Quantcast

Candle causes fire in Rego Pk. during blackout

By Tien-Shun Lee

A Rego Park woman who was exhausted after being stuck underground in a subway train and then walking home during last Thursday's blackout fell asleep with several candles lit in her kitchen and awoke to a screaming fire alarm and a house filled with smoke.

Sheryl Fetik, 48, said she ran downstairs when she smelled the smoke and saw flames leaping from her kitchen table, where a candle had fallen off into a box of vegetable oil that she keeps underneath the table to use when cleaning silverware.

Fetik's house fire was one of 71 blazes that occurred in the city during the period from the beginning of the blackout at around 4:30 p.m. last Thursday to 6 p.m. Friday, said Mike Loughran, a Fire Department spokesman. Normally there are about five to 10 fires in the city during a 24-hour period, he said.

Of the 71 fires, 23 were caused by candles, said Loughran.

Since Fetik's electricity-dependent phone was not working, she ran outside to a neighbor's house and asked to use her phone to call 911. The neighbor then called Fetik's sister, Emilie Fetik, 40, who lives in Fresh Meadows, and left a message on her answering machine telling her that Fetik was OK but that her house was on fire.

“I don't panic too much with emergencies,” said Fetik, who has lived in the black, two-story, one-family house on Eliot Avenue near Austin Street all her life. “The worst part was feeling that I had gotten too tired and that the candle had fallen.”

Shortly after Fetik called 911 at around 9:15 p.m., a fire technician arrived at her house, surveyed the situation and called for help, said Fetik.

“He was hysterical. He thought he saw something that was going to create a huge fire,” said Fetik.

About 25 minutes later, three fire trucks arrived, put ladders up around the house, and broke two doors and every window on the second floor except one in order to let in air, said Fetik. In addition, they broke part of the wall in the kitchen to make sure that the fire had not gotten inside the wall.

The fire was extinguished in less than 20 minutes, said Fetik. It left some damage to her kitchen furniture, but the greatest damage was from the firefighters' breaking the windows and doors, she said.

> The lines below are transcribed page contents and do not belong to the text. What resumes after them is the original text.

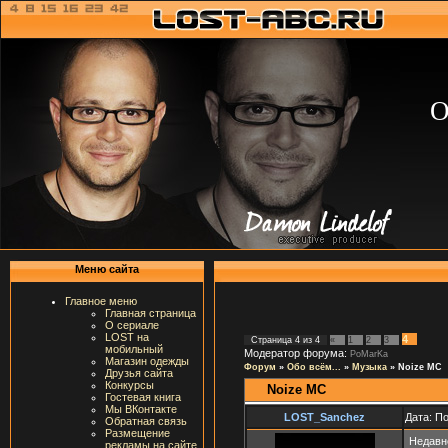
О
Меню сайта
Главное меню
Главная страница
О сериале
LOST на
4
Страница
4
из
4
«
1
2
3
мобильный
Модератор форума:
PoMarKa
Магазин одежды
Форум
»
Обо всём...
»
Музыка
»
Noize MC
Друзья сайта
Конкурсы
Noize MC
Гостевая книга
Мы ВКонтакте
LOST_Sanchez
Дата: П
Обратная связь
Размещение
Недавн
рекламы на сайте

Meanwhile, Fetik's sister, who received Fetik's neighbor's message when she got home to her house on 165th Street shortly after 10 p.m., was frantically trying to find somebody to drive her to Fetik's house because her own car did not have enough gasoline to make the trip.

“I was screaming. I woke up everyone in my neighborhood screaming,” said Emilie Fetik. “The neighbor left a very scary message.”

Since she could not find anybody to drive her to Rego Park, Emilie Fetik, who was with her brother, walked 1 1/2 hours from Fresh Meadows to Fetik's house.

“Queens looked like a war zone,” said Emilie Fetik. “It was dark out, everyone was frightened. We saw the police at intersections with all the flares.”

Once she reached Fetik's house, Emilie Fetik was relieved to find her sister unharmed, and spent a while talking to her about what had happened.

Fetik said she left her house around 4 p.m. to go to work in Flushing, where she teaches accounting at a two-year college. She caught the local subway train from the Woodhaven Boulevard station, and was heading towards the No. 7 train station on Roosevelt Avenue in Jackson Heights when the power went out and the train stopped in the middle of a tunnel.

“We didn't know what had happened. They told us there was a power outage in the subways, and to be patient, and then 10 minutes later they told us there was a citywide blackout,” said Fetik.

About an hour and a half later, Fetik and about 200 other people who were on the train left from the front of the train and began walking single file in the dark on an approximately 15-inch-wide ledge towards the Grand Avenue subway platform, said Fetik.

It took about 10 minutes of walking to reach the Grand Avenue station, and when she emerged onto the street, it was still light out, said Fetik.

Fetik then asked people what was going on, and stopped at a hardware store to buy a transistor radio and batteries before heading home along Queens Boulevard.

“I was exhausted. I had my flashlight, I set up some candles in the kitchen on plates and I went upstairs just to lay down and I fell asleep,” said Fetik.

Loughran said candles, including birthday candles and scented candles, are normally a large cause of fires. They are especially risky when people have pets, he said.

On the night of the blackout, about 1,000 extra firefighters were deployed from 6 p.m. to 9 a.m., said Loughran, many of whom responded to the 800 elevator rescues that occurred throughout the night, in addition to fires.

Both Fetik and her sister, who eventually paid a man in a car $20 to take her home to Fresh Meadows at around 3 a.m. Friday, blamed Con Edison for the fire.

“I would like to get some assistance,” said Fetik, who stayed in her house after the fire was extinguished because she was afraid that someone might climb in through the broken doors or windows to rob the house. “I'm going to try to hold Con Ed and the government responsible for the damage that we have.”